In terms of data transfer rates - 65k implies 65 kilobits and 65KB implies 65 KiloBytes
Check this http://en.wikipedia.org/wiki/Data_rate_units
cheers
From Wikipedia for Kilobyte:
It is abbreviated in a number of ways: KB, kB, K and Kbyte.
In other words, they could both be abbreviations for Kilobyte. However, using only a lowercase 'k' is not a standard abbreviation, but most people will know what you mean.
There you go:
kB = kiloByte
KB = KelvinByte
kb = kilobit
Kb = Kelvinbit
Use the bold ones! But be aware that some people use 1024 instead of 1000 for k (kilo).
My opinion on this: kilo = 1000. So the first one who decided to use 1024 made the mistake. If I am not mistaken 1024 was used first by IT engineers. Later they found out (probably some marketing genius) that they can label things using 1000 as kilo and make things look bigger than they actualy are. Since then, you can't be sure which value is used for kilo.
In general, yes, they're both 65 kilobytes (66,560 bytes).
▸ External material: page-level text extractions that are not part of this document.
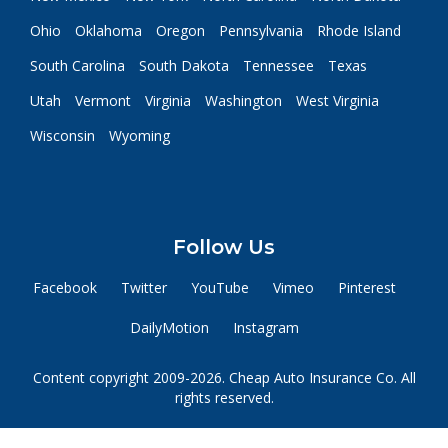
Ohio
Oklahoma
Oregon
Pennsylvania
Rhode Island
South Carolina
South Dakota
Tennessee
Texas
Utah
Vermont
Virginia
Washington
West Virginia
Wisconsin
Wyoming
Follow Us
Facebook
Twitter
YouTube
Vimeo
Pinterest
DailyMotion
Instagram
Content copyright 2009-2026. Cheap Auto Insurance Co. All
rights reserved.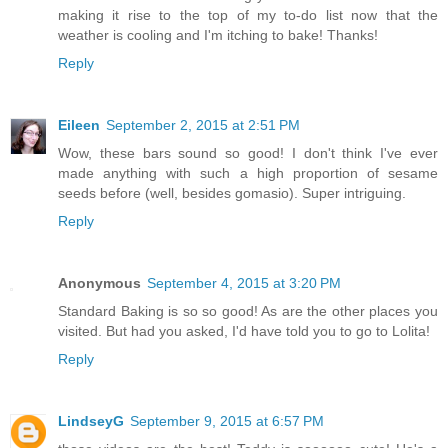
making it rise to the top of my to-do list now that the
weather is cooling and I'm itching to bake! Thanks!
Reply
Eileen
September 2, 2015 at 2:51 PM
Wow, these bars sound so good! I don't think I've ever
made anything with such a high proportion of sesame
seeds before (well, besides gomasio). Super intriguing.
Reply
Anonymous
September 4, 2015 at 3:20 PM
Standard Baking is so so good! As are the other places you
visited. But had you asked, I'd have told you to go to Lolita!
Reply
LindseyG
September 9, 2015 at 6:57 PM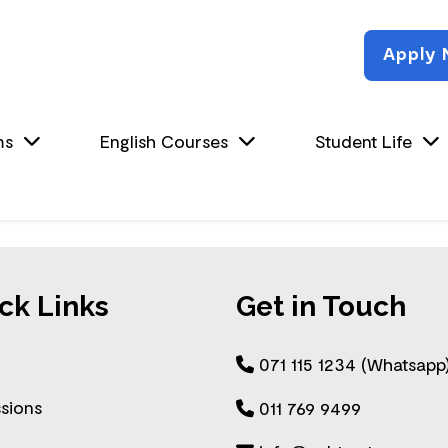
Apply
ms
English Courses
Student Life
ck Links
Get in Touch
071 115 1234 (Whatsapp
sions
011 769 9499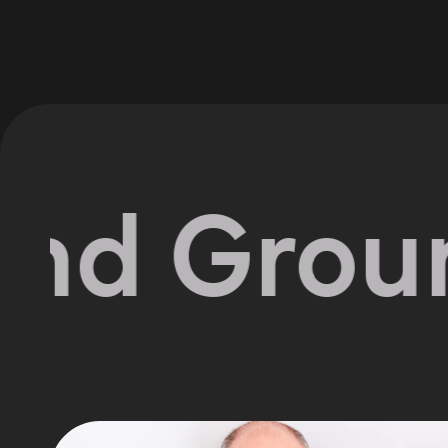
 Groundw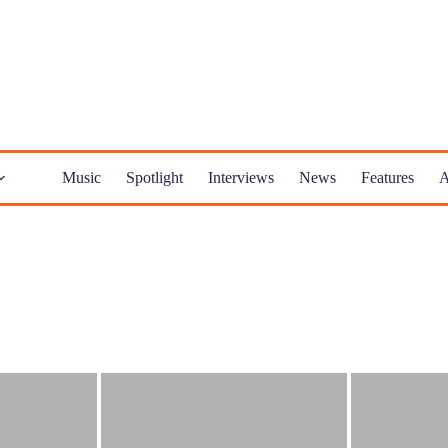
Music
Spotlight
Interviews
News
Features
A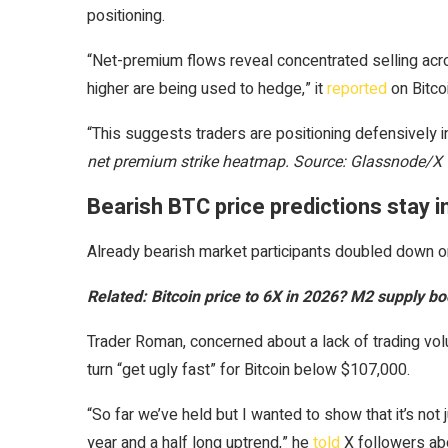
positioning.
“Net-premium flows reveal concentrated selling ac
higher are being used to hedge,” it
reported
on Bitco
“This suggests traders are positioning defensively i
net premium strike heatmap. Source: Glassnode/X
Bearish BTC price predictions stay i
Already bearish market participants doubled down on
Related:
Bitcoin price to 6X in 2026? M2 supply
Trader Roman, concerned about a lack of trading volu
turn “get ugly fast” for Bitcoin below $107,000.
“So far we’ve held but I wanted to show that it’s not j
year and a half long uptrend,” he
told
X followers abo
Sometimes the abbreviations are tricky with casing. If it had been "65Kb", it would have correctly meant kilo***bits***.
A kilobyte (KB) is 1024 bytes.
Kilo stands for 1000.
So, going purely by notation: (65k = 65,000) != (65KB = 66,560).
However, if you're talking about memory you're probably always going to see KB (even if its written as k).
Generally, KB = k. It's all very confusing really.
Strictly speaking, the former is not specifying the unit: 65,000 What? So, the two can't really be compared.
However, in general speech then most people mean 65K (note it's normally uppercase) to mean 65 KiloBytes (or 65 * 1024 Bytes).
Note 65Kb usually denotes KiloBits.
"Officially", 65k is 65,000; however people say 65k all the time, even if the real number is something like 65,123.
Typically 65k means anywhere from 64.00001 to 65.99999998 KiB or sometimes anywhere between 63500 and 64999 bytes ... ie, we aren't all the precise most of the time with sizes of things. When someone cares to be precise, they will be explicit, or the meaning will be clear from context.
65 KiB means 65 * 1024 bytes. .... unless the person was rounding. Never trust a number unless you measure it yourself! ... :)
Hope that helps,
--- Dave
65k may be the same as 65KB, but remember, 65KB is larger than 65Kb.
Case is important, as are units.
Psto, you're right. This is an absolute minefield!
As many said, K is tecnically Kilo, meaning Thousand (of anything) and comes from greek.
But you can assume different units depending on the context.
As data transfer rates are most often measured in bits, K in this context could be assumed to be Kilo Bits.
When talking about data storage, a file's size, etc. K can be assumed to be Kilo Bytes.